Living under an illusion

Sure, I’d like to change the world. Expecting that I will is plain wrong though!

All my life I have had different things that motivated me to do what I have done. But for the past few years, a constant driving force for the choices I make and the work I do has been the impact that those choices and work have on the world. Unfortunately, I have been self-deceiving myself into believing that what I am doing has or is going to have a measurable impact on the world.

For past three years I have been working on synthesising a large chunk of an even larger molecule. The way I put it to ninth graders, recently, was that I am attempting to stitch  atoms together in a very restricted manner. I am using the technology that chemists have developed over the past two hundred years to produce something in the lab that nature took millions of years to do. Sounds cool and it is.

And yet, when I finish writing my thesis I am not sure if it will be read by more than a handful chemists in its lifetime. The paper that will eventually be published in a reputed journal may be read by a few hundred chemists around the world and a small percentage of them may even cite my work.
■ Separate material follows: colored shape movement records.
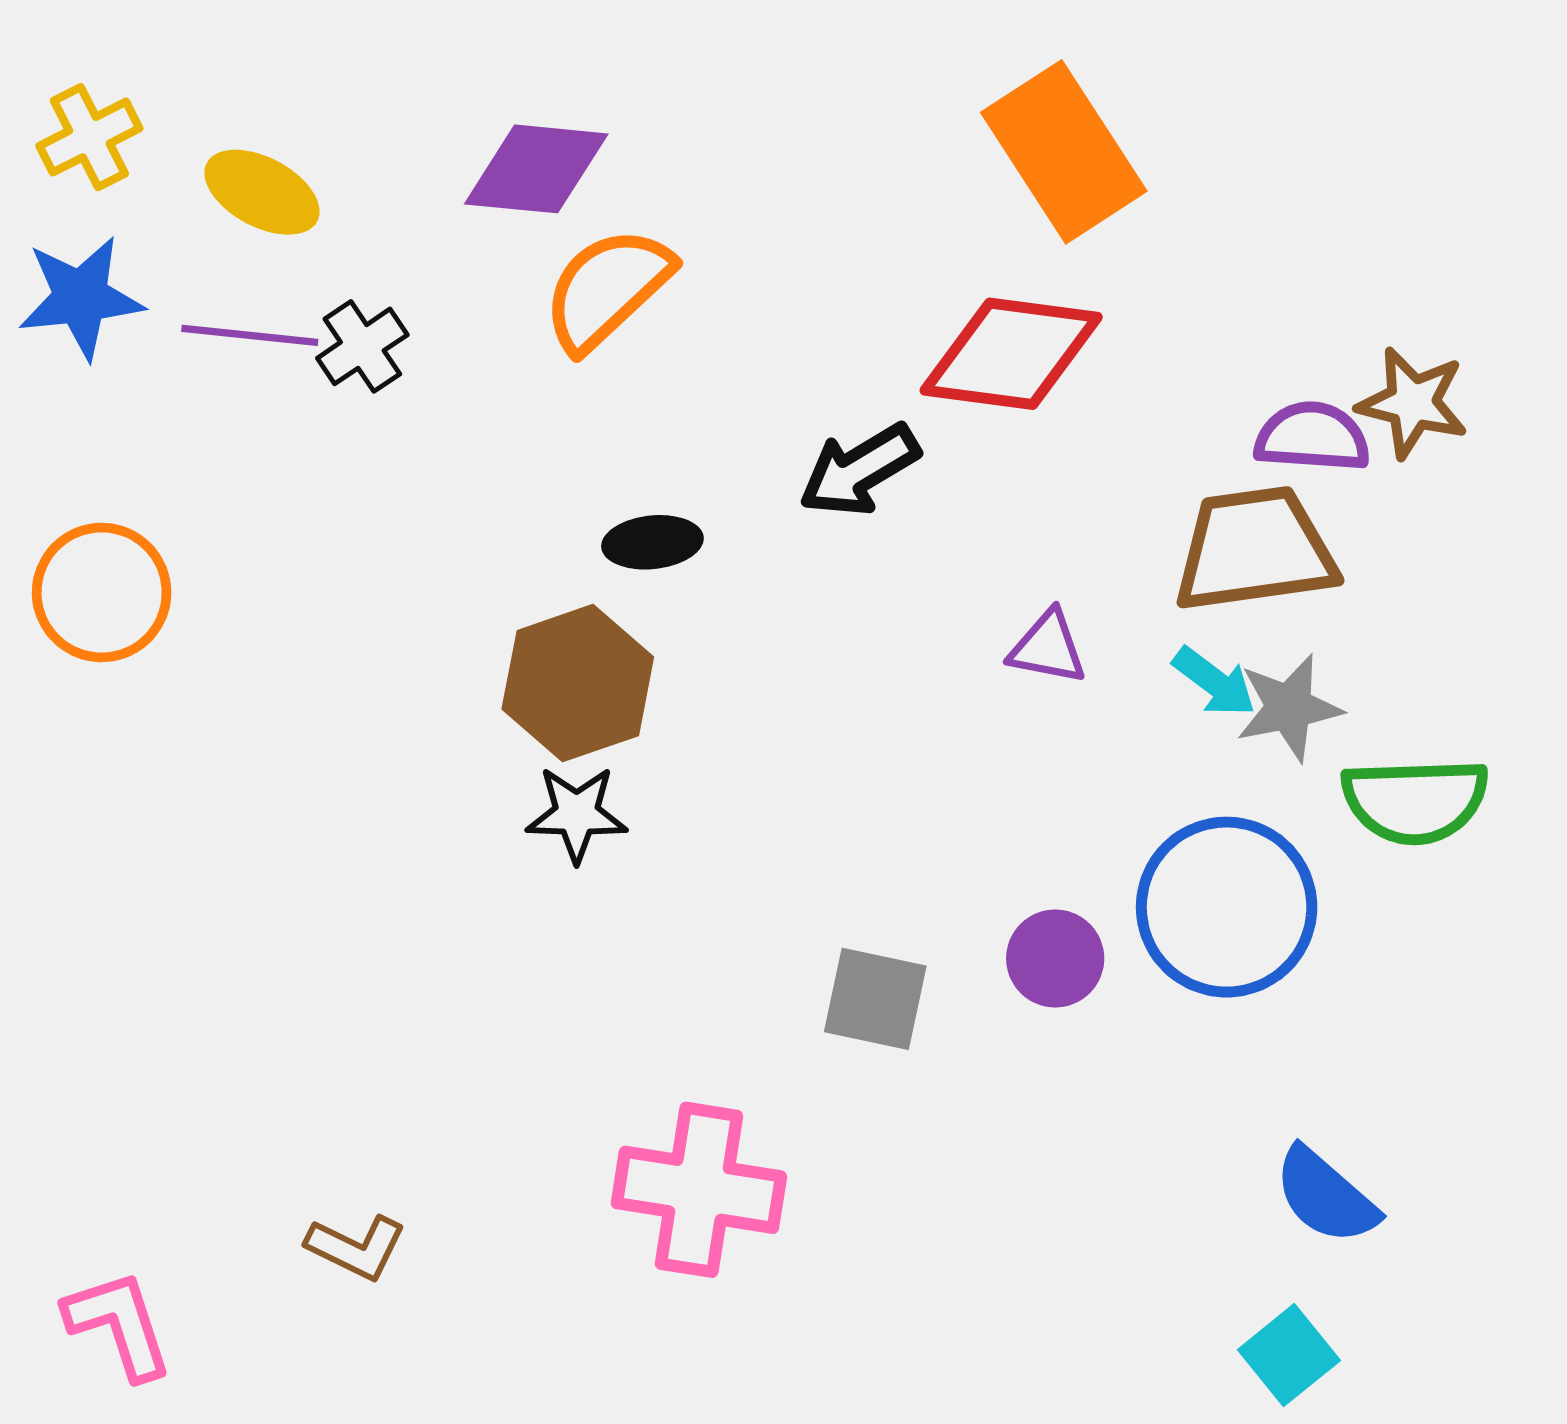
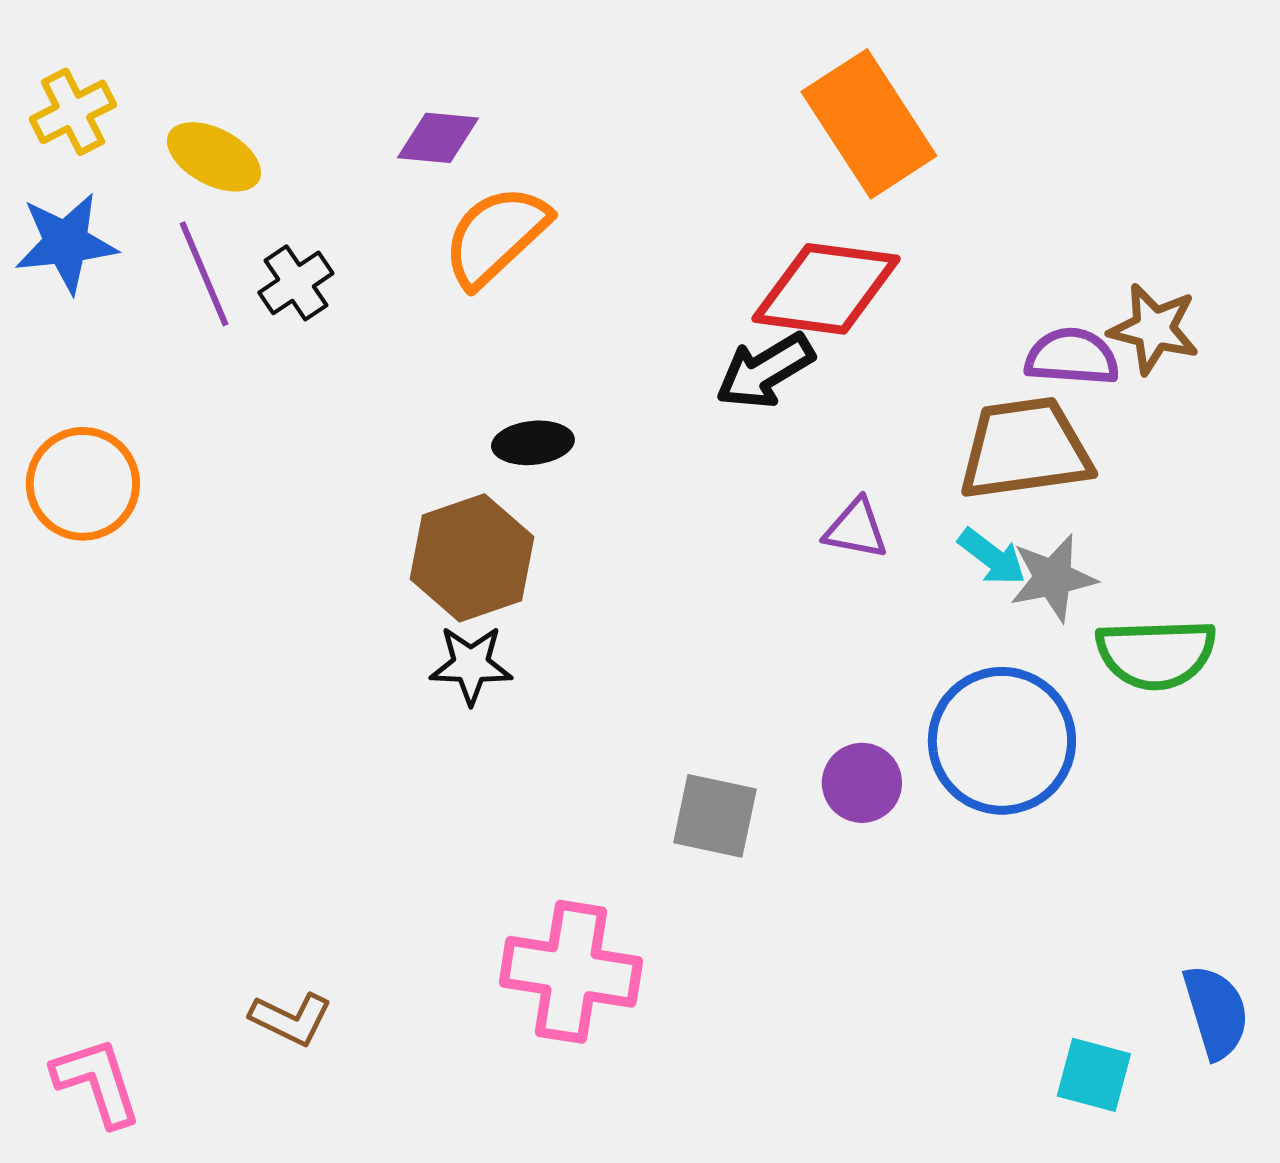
purple diamond: (536, 169) -> (438, 138), size x0.7
purple line: (250, 335) -> (204, 274), turned 61
black arrow: (859, 470) -> (765, 371), moved
blue semicircle: (1326, 1196) -> (1216, 1012), moved, turned -148
cyan square: (1289, 1355) -> (1094, 1075), moved, turned -36

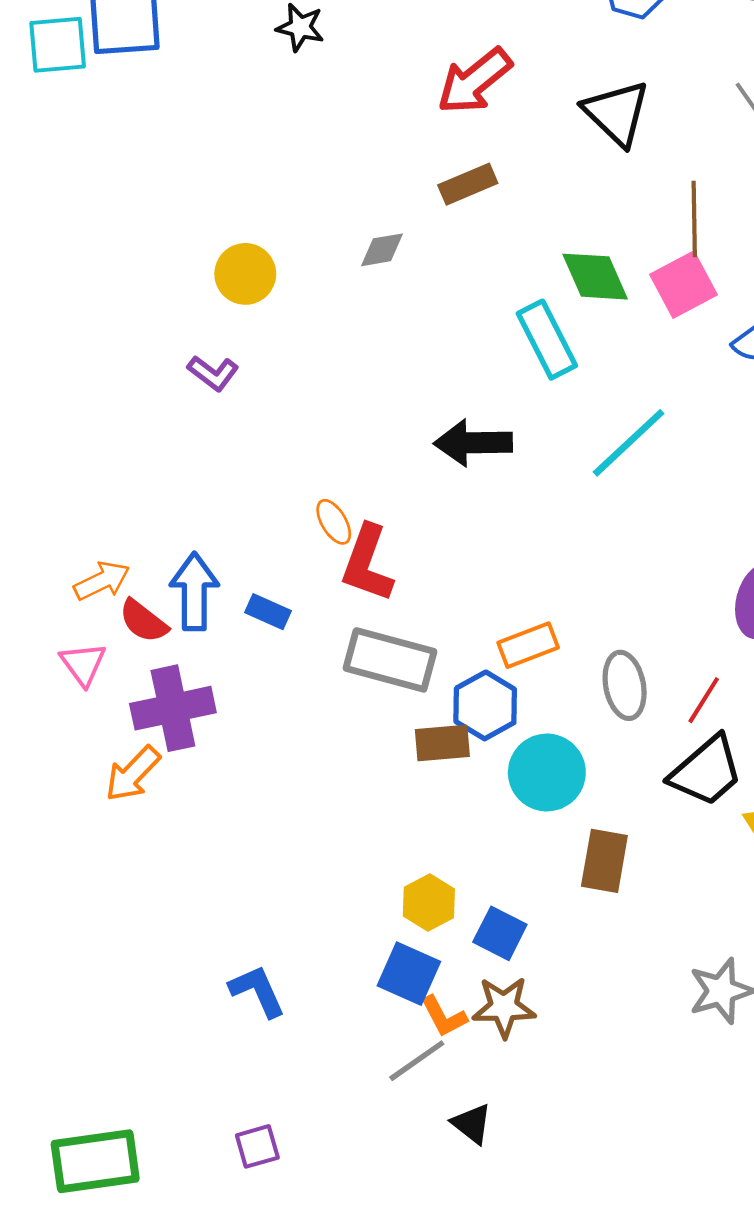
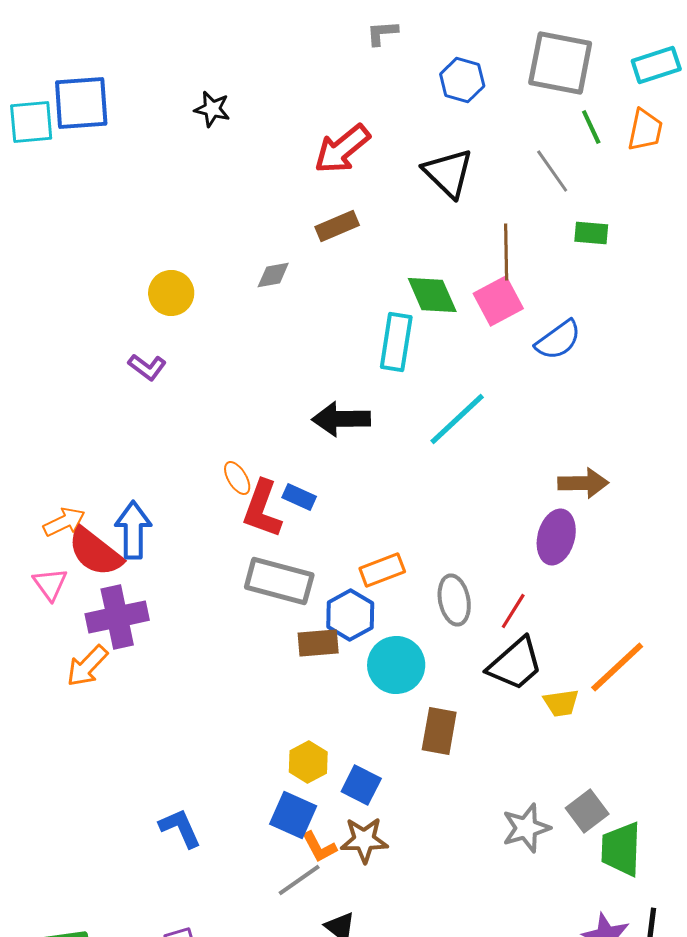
cyan rectangle: (547, 340) -> (396, 342), turned 36
blue rectangle: (268, 612) -> (299, 497), moved
red semicircle: (143, 621) -> (95, 552), size x1.5

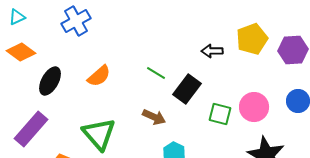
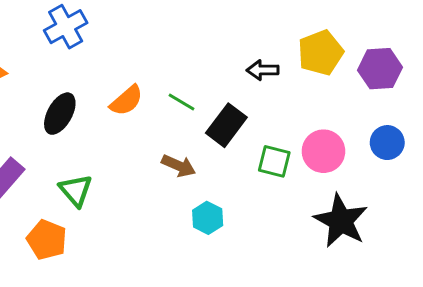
orange semicircle: (99, 76) -> (126, 101), moved
black ellipse: (50, 81) -> (60, 114), moved
green triangle: (99, 134) -> (76, 190), moved, size x0.7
A total of ten man-years of work, including three years of my work, and ~£1 million of tax-payers money will have what impact on the world of chemistry or on the world in general? Maybe nothing and maybe a lot, I don’t know.

This blog is very shortly going to reach the 100,000-hits mark since it was brought back to life in June 2009. What impact my writing has had on the world? I don’t know.

Some people will bring a small stone to the building called science and some people will bring a big one, but nevertheless no one can take that stone away from you.” These words by the Nobel laureate Jean-Marie Lehn’s, may soothe my scientist soul and may be I can find such words to do the same for my writing soul. But I cannot deny that walking into something thinking it will make a measurable impact on the world is a little foolish.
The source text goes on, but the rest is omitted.